**PROVIDED RECORDS:**
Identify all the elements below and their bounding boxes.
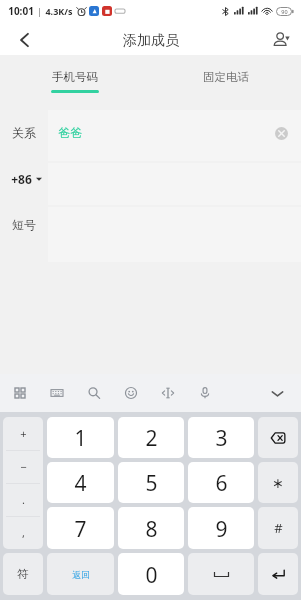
button[interactable]: 1: [47, 417, 114, 458]
button[interactable]: #: [258, 507, 298, 549]
button[interactable]: search: [75, 374, 112, 412]
button[interactable]: Back: [0, 22, 42, 55]
staticText: 7: [74, 515, 87, 544]
button[interactable]: −: [3, 450, 43, 483]
staticText: 2: [145, 424, 158, 453]
staticText: ■: [105, 8, 110, 14]
button[interactable]: kbd: [38, 374, 75, 412]
staticText: 6: [215, 469, 228, 498]
staticText: 9: [215, 515, 228, 544]
staticText: 10:01: [8, 4, 34, 18]
button[interactable]: ,: [3, 516, 43, 549]
staticText: ,: [22, 525, 25, 540]
staticText: 8: [145, 515, 158, 544]
button[interactable]: Space: [188, 553, 254, 595]
button[interactable]: enter: [258, 553, 298, 595]
button[interactable]: 0: [118, 553, 184, 595]
button[interactable]: Hide keyboard: [257, 374, 297, 412]
button[interactable]: emoji: [112, 374, 149, 412]
staticText: 5: [145, 469, 158, 498]
button[interactable]: grid: [1, 374, 38, 412]
staticText: 添加成员: [123, 32, 179, 50]
staticText: +: [20, 426, 27, 441]
staticText: |: [37, 5, 42, 17]
button[interactable]: Clear: [271, 123, 291, 143]
button[interactable]: 返回: [47, 553, 114, 595]
staticText: 固定电话: [203, 70, 249, 84]
staticText: 3: [215, 424, 228, 453]
button[interactable]: 3: [188, 417, 254, 458]
staticText: 1: [74, 424, 87, 453]
button[interactable]: ∗: [258, 462, 298, 503]
staticText: 爸爸: [58, 125, 82, 140]
button[interactable]: 爸爸: [48, 110, 301, 161]
staticText: +86: [11, 171, 32, 187]
button[interactable]: +86: [11, 171, 48, 187]
button[interactable]: 4: [47, 462, 114, 503]
button[interactable]: +: [3, 417, 43, 450]
staticText: 90: [281, 8, 288, 15]
staticText: 4: [74, 469, 87, 498]
button[interactable]: 2: [118, 417, 184, 458]
button[interactable]: .: [3, 483, 43, 516]
button[interactable]: 7: [47, 507, 114, 549]
button[interactable]: 8: [118, 507, 184, 549]
button[interactable]: Add contact: [259, 22, 301, 55]
staticText: #: [274, 519, 283, 537]
staticText: ∗: [272, 475, 284, 491]
button[interactable]: mic: [186, 374, 223, 412]
button[interactable]: 符: [3, 553, 43, 595]
staticText: .: [22, 492, 25, 507]
staticText: 4.3K/s: [45, 5, 73, 17]
button[interactable]: 6: [188, 462, 254, 503]
button[interactable]: cursor: [149, 374, 186, 412]
staticText: 短号: [12, 217, 36, 232]
staticText: 关系: [12, 125, 36, 140]
staticText: 符: [17, 567, 29, 581]
button[interactable]: 手机号码: [0, 55, 150, 98]
staticText: 手机号码: [52, 70, 98, 84]
button[interactable]: 5: [118, 462, 184, 503]
staticText: 0: [145, 561, 158, 590]
button[interactable]: 9: [188, 507, 254, 549]
button[interactable]: backspace: [258, 417, 298, 458]
staticText: −: [20, 459, 27, 474]
staticText: 返回: [72, 569, 90, 580]
button[interactable]: 固定电话: [150, 55, 301, 98]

**TASK TO COMPLETE:** Copy out each line of the listing where the string "固定电话" appears.

**EXERCISE SOLUTION:**
staticText: 固定电话: [203, 70, 249, 84]
button[interactable]: 固定电话: [150, 55, 301, 98]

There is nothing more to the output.